__Aim of the task__
Each line below that contains "Record" should be counted. Give only the total.

Items from a data source:
=======
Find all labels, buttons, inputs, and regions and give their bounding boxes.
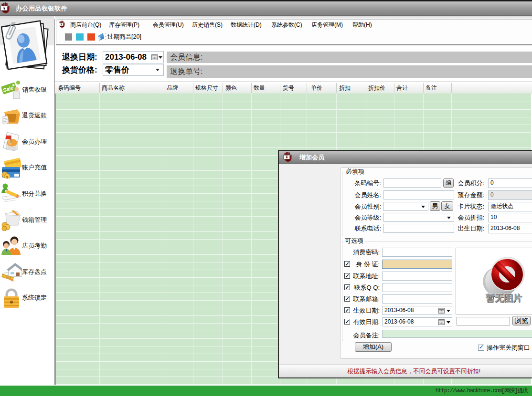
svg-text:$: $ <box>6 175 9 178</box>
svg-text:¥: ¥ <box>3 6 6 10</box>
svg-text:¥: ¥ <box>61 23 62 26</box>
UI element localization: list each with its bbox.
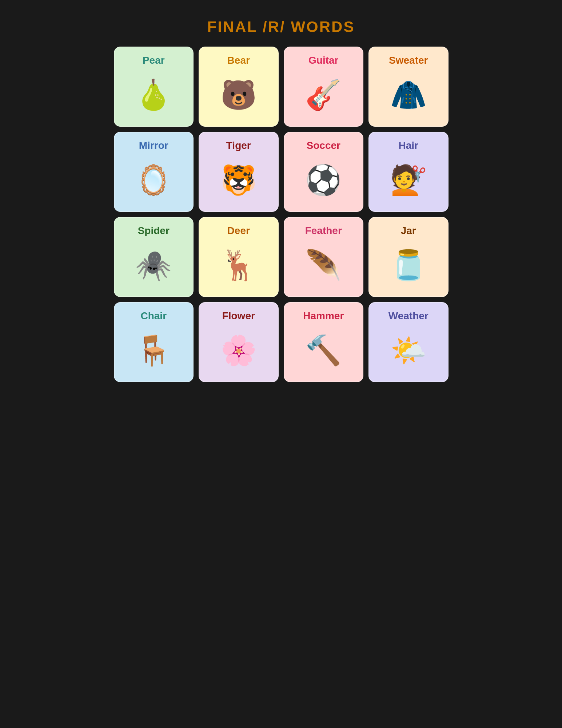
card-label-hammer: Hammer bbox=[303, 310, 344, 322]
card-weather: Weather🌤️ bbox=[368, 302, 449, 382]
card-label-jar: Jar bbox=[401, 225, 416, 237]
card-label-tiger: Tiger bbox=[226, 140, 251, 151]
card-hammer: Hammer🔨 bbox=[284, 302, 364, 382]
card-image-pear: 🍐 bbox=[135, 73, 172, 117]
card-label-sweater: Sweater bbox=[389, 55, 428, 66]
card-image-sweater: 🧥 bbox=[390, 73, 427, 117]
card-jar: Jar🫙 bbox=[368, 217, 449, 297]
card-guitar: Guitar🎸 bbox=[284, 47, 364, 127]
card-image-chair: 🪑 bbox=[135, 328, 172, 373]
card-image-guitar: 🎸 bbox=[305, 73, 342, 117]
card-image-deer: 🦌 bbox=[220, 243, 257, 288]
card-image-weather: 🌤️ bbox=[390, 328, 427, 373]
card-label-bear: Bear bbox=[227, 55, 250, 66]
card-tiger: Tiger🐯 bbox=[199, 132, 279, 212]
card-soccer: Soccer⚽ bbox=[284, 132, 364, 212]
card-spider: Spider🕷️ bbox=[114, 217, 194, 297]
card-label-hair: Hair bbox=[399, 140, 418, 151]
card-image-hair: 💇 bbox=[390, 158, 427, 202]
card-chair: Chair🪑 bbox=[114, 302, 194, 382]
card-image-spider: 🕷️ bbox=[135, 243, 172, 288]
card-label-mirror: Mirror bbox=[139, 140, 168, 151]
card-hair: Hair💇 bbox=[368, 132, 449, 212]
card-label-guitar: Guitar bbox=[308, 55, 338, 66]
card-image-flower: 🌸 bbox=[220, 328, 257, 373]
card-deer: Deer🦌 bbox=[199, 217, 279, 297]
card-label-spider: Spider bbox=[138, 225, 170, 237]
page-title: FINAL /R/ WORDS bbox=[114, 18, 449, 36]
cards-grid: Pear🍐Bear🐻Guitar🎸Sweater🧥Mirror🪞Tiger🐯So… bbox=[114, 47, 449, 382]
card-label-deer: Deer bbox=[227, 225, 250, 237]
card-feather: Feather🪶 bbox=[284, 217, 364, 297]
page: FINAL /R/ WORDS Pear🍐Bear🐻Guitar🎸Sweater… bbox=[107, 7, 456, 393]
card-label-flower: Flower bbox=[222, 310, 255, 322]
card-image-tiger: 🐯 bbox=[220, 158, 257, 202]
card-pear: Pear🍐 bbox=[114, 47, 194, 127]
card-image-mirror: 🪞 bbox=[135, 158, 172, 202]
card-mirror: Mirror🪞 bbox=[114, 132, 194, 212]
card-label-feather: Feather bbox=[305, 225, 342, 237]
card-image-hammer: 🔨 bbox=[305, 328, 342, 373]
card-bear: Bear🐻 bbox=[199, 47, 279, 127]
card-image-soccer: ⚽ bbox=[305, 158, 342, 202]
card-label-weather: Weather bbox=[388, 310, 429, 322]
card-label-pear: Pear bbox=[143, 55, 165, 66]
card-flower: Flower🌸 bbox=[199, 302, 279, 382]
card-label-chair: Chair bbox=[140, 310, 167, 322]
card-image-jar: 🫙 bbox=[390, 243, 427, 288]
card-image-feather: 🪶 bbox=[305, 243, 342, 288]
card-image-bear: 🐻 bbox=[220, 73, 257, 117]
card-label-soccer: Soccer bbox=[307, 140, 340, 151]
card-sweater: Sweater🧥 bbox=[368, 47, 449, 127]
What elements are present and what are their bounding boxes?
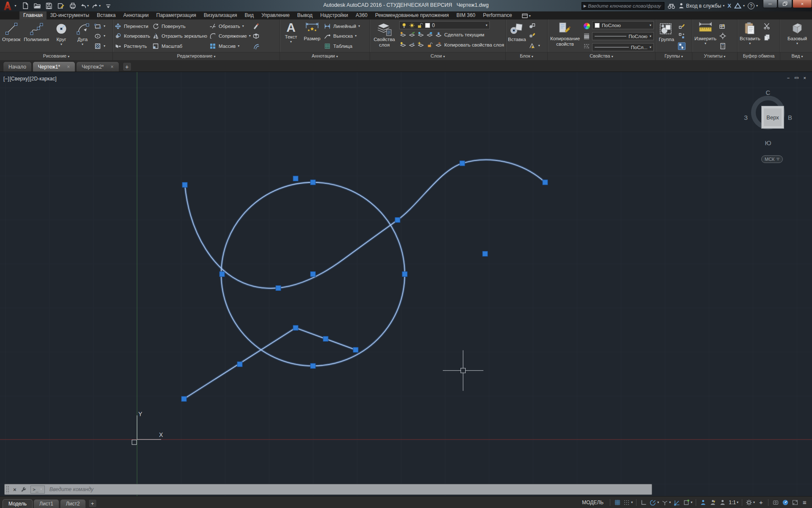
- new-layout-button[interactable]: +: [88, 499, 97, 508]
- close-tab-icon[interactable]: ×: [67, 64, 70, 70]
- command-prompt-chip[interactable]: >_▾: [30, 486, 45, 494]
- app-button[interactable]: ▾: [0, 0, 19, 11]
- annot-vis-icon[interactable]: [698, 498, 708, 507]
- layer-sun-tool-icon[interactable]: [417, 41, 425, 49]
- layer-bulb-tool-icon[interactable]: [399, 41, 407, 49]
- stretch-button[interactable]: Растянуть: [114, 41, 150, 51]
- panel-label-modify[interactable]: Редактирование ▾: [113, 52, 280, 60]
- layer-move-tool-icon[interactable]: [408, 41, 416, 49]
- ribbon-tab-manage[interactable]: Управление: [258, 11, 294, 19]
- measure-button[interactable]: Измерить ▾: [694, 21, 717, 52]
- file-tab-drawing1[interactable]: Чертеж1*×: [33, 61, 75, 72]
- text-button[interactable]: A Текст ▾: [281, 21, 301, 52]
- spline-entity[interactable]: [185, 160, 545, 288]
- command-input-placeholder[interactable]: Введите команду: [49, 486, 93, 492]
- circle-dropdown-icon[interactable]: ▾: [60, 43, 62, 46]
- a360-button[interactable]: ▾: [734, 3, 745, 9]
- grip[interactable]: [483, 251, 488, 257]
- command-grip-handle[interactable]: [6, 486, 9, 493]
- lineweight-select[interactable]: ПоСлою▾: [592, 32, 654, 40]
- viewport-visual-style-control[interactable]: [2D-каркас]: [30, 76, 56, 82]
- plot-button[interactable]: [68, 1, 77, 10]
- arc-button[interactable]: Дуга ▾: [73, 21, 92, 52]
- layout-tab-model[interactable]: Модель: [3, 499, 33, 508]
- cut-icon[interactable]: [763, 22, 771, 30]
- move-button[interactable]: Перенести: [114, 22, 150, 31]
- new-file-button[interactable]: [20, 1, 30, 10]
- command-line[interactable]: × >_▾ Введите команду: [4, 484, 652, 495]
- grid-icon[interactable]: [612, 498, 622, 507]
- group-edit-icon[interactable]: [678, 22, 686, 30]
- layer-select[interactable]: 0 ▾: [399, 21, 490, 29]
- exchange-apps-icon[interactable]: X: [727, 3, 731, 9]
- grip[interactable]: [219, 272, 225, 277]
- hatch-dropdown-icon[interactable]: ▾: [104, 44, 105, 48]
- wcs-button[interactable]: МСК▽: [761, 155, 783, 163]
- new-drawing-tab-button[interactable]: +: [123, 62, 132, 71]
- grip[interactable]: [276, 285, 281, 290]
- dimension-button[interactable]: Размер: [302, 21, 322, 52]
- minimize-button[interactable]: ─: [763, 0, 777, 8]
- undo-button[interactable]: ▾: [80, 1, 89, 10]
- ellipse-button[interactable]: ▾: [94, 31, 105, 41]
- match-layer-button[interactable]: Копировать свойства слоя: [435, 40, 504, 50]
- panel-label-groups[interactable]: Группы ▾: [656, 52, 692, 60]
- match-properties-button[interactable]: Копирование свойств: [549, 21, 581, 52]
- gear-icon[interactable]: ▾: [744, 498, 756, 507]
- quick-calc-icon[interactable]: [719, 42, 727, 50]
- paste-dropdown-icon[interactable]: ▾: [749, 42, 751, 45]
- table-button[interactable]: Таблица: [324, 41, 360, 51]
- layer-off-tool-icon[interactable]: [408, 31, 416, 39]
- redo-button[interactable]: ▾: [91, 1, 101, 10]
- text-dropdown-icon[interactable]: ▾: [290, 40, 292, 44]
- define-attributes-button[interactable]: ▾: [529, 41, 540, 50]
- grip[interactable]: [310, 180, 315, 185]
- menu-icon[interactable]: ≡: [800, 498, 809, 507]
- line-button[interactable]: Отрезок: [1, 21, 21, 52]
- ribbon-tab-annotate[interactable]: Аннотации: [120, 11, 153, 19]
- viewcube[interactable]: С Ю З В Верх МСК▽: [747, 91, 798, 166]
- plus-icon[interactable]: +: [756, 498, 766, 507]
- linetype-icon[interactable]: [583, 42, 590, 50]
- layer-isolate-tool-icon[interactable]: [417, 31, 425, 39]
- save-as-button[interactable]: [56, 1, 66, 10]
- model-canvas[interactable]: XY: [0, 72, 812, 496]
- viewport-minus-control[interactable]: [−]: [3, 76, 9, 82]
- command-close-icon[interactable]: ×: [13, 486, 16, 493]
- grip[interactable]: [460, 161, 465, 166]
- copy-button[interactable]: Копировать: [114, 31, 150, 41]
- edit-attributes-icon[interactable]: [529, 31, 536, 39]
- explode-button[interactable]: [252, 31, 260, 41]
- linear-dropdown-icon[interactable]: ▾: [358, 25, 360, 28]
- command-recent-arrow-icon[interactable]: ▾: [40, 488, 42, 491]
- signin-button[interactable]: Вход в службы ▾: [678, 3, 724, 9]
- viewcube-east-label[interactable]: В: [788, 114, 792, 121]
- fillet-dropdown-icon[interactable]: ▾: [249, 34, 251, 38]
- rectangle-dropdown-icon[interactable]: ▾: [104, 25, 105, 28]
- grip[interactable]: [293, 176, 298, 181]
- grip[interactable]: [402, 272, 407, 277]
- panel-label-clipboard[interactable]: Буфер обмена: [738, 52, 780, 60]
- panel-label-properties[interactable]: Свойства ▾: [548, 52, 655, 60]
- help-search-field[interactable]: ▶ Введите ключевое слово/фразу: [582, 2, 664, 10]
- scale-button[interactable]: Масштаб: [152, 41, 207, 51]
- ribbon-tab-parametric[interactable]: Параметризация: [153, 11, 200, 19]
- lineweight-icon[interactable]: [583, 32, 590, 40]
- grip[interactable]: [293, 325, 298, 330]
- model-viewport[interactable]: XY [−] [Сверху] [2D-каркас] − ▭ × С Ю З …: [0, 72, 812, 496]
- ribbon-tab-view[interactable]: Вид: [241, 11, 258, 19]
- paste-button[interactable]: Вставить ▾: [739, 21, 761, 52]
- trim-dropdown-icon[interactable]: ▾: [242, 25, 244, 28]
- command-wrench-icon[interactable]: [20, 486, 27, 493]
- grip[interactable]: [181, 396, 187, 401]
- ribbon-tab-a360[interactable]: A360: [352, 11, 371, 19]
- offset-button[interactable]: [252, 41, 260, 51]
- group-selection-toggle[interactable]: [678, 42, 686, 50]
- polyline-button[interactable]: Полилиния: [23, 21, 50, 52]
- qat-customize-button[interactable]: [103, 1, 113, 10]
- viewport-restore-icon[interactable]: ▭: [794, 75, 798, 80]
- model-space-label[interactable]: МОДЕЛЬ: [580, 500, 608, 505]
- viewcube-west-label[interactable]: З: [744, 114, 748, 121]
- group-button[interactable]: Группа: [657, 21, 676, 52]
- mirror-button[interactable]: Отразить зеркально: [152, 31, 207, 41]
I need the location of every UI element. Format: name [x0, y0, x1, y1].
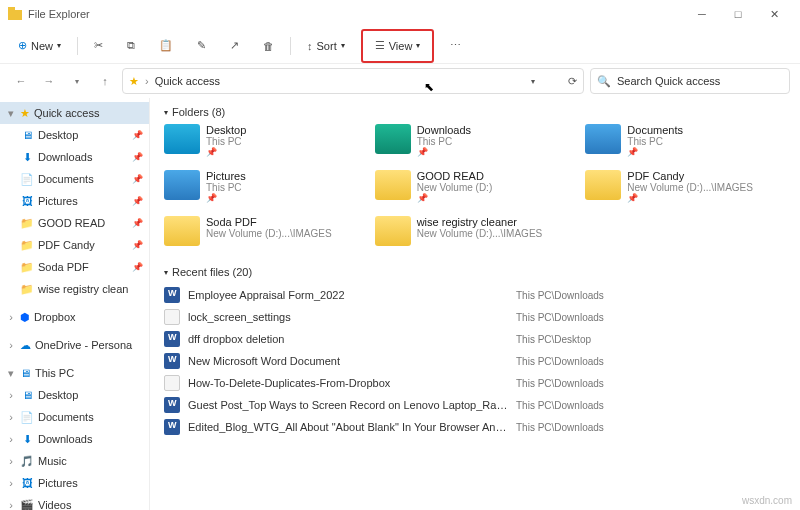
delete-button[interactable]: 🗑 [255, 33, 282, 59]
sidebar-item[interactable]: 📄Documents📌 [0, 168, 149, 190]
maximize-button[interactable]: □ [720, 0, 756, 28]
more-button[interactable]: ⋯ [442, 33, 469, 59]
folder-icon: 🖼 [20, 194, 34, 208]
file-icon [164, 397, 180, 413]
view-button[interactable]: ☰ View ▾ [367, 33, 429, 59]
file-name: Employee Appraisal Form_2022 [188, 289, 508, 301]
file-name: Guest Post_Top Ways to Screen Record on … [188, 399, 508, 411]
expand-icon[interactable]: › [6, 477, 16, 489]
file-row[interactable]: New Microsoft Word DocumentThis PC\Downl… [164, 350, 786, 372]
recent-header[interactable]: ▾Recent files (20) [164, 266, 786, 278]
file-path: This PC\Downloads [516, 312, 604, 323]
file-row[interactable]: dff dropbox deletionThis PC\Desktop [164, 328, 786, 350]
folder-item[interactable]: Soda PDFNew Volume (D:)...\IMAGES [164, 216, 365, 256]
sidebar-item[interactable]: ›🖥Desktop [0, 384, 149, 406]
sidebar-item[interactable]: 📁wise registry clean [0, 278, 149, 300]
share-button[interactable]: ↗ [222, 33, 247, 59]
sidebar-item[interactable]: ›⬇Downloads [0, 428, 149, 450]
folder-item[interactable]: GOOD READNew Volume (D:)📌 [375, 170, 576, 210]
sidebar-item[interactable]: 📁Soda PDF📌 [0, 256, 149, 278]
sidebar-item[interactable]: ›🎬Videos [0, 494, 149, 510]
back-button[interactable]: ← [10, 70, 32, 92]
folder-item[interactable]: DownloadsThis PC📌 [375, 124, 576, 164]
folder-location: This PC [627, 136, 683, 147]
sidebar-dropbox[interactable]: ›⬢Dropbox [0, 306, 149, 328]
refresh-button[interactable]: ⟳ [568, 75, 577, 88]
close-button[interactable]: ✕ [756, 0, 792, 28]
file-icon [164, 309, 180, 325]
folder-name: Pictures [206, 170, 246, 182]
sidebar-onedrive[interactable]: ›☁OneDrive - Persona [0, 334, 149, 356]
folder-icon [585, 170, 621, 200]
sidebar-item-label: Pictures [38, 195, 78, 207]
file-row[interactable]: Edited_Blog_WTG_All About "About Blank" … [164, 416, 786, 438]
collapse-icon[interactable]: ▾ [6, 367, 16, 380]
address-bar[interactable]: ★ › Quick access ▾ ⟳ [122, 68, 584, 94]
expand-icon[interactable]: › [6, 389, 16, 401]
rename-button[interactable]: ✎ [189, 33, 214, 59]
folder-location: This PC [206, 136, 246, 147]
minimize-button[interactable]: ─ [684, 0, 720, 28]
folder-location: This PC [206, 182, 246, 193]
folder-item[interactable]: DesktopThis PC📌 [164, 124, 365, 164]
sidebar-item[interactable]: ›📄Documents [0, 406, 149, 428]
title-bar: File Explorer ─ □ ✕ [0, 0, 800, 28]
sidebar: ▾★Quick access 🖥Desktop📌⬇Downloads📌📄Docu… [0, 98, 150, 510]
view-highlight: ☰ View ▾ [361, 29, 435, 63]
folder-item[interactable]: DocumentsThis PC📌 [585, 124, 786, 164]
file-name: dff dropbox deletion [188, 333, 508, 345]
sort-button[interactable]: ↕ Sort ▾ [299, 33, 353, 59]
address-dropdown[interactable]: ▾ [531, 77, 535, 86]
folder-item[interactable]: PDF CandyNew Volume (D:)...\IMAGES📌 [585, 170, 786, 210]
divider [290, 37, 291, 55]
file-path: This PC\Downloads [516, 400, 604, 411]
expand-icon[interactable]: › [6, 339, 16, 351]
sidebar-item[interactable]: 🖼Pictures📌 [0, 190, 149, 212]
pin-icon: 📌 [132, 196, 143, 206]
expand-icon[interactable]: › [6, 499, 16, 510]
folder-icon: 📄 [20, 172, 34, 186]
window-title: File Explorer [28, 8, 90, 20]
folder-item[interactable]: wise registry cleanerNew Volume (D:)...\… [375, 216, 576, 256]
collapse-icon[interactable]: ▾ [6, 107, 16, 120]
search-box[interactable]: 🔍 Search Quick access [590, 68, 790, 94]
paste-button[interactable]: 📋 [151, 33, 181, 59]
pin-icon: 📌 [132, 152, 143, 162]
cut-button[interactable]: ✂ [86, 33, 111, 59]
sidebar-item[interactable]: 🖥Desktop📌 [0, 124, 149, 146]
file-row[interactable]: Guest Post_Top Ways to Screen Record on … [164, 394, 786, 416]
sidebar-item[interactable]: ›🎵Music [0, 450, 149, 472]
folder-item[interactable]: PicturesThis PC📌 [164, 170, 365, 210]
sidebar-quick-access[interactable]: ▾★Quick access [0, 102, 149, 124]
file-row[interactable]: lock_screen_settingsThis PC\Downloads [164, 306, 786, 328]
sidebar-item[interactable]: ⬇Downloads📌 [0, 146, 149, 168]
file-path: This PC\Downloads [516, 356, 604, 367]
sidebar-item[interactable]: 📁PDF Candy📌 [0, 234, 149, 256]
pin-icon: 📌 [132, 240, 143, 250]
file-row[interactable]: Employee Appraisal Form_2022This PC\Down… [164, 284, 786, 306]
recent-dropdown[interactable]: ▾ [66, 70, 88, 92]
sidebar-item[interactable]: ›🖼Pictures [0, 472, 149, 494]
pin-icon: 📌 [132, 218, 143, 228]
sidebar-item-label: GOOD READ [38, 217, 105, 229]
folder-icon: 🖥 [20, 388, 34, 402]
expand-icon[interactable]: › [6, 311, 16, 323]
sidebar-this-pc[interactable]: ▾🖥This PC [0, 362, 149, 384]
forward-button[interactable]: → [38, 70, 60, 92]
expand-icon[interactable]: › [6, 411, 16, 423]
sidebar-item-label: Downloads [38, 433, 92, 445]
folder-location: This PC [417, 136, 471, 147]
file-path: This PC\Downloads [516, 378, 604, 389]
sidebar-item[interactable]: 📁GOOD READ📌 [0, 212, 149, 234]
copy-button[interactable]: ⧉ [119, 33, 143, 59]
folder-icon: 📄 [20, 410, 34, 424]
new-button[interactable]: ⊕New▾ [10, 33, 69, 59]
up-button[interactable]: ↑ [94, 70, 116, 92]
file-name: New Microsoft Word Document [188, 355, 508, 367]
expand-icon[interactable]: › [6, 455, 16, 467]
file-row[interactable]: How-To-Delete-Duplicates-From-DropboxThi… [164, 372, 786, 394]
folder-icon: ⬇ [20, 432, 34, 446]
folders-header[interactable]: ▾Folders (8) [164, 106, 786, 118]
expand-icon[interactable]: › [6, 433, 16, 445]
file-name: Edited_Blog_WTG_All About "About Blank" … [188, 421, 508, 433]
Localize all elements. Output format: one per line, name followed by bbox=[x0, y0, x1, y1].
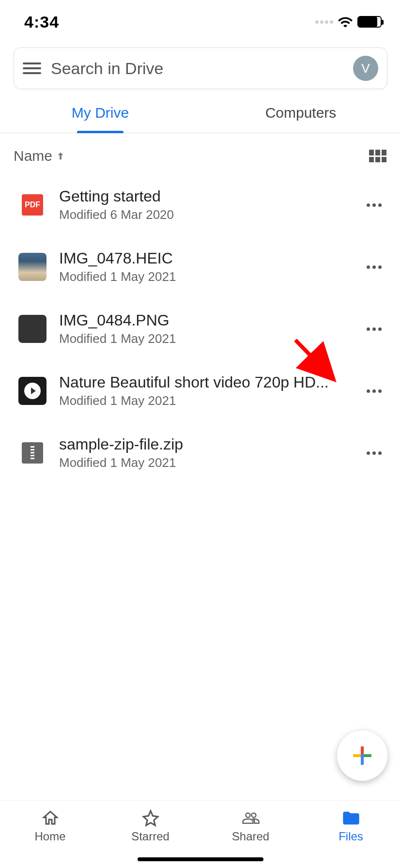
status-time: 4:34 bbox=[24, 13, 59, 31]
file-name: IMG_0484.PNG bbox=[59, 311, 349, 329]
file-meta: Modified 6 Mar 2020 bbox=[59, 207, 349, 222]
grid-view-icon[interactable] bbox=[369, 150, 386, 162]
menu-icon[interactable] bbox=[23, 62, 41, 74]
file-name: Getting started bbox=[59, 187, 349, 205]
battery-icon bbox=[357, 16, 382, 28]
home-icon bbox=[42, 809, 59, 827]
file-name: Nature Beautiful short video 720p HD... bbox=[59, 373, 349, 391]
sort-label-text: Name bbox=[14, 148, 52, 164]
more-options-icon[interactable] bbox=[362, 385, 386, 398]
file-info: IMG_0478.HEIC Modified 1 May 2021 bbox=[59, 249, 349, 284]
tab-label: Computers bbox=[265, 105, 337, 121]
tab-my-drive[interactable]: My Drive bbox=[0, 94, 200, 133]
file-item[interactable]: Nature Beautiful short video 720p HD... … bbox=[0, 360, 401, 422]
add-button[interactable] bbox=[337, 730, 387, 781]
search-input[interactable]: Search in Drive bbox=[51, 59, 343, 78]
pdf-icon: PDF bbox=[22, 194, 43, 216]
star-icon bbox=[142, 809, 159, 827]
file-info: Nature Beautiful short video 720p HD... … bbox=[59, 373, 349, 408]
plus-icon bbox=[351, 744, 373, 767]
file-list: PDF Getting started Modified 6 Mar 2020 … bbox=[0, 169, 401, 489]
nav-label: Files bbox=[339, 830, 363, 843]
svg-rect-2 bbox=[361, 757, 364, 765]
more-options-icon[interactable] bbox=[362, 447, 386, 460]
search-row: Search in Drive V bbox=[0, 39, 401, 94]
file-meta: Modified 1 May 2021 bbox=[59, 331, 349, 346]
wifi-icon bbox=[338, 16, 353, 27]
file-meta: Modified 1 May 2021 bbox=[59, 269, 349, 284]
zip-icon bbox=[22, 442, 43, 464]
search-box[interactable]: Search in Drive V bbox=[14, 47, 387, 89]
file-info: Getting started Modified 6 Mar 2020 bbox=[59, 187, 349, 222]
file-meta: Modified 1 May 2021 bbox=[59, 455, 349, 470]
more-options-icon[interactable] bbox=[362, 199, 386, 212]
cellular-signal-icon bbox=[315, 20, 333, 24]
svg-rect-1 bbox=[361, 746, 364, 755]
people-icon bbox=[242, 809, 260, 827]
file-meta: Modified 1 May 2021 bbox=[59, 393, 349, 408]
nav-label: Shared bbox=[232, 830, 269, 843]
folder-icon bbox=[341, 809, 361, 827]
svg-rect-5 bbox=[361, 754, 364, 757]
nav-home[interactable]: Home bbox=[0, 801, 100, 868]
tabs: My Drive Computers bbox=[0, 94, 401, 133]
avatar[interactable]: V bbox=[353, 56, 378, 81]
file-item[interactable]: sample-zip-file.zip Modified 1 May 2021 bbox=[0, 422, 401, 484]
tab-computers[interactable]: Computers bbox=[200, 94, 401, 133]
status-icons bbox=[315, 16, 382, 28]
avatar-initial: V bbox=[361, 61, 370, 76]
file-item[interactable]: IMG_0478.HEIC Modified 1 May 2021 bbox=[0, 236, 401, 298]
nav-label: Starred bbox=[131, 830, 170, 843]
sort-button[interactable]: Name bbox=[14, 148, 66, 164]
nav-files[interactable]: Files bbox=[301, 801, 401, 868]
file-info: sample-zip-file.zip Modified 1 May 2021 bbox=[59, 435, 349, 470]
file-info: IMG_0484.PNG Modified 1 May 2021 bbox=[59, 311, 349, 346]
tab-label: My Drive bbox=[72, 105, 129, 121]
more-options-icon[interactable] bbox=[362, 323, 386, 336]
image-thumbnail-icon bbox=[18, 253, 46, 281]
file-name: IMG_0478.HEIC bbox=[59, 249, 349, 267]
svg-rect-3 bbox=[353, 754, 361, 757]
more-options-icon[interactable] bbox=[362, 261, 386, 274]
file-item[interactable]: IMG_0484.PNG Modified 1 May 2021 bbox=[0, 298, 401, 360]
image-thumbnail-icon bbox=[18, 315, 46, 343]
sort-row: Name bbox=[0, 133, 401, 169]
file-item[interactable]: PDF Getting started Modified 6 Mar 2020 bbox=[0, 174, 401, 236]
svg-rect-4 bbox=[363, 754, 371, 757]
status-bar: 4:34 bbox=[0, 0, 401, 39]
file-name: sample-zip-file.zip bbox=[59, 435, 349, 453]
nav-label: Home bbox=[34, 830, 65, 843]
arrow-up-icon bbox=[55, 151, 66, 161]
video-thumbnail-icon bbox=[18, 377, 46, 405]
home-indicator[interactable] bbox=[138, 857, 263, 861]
=======
__Task response__
2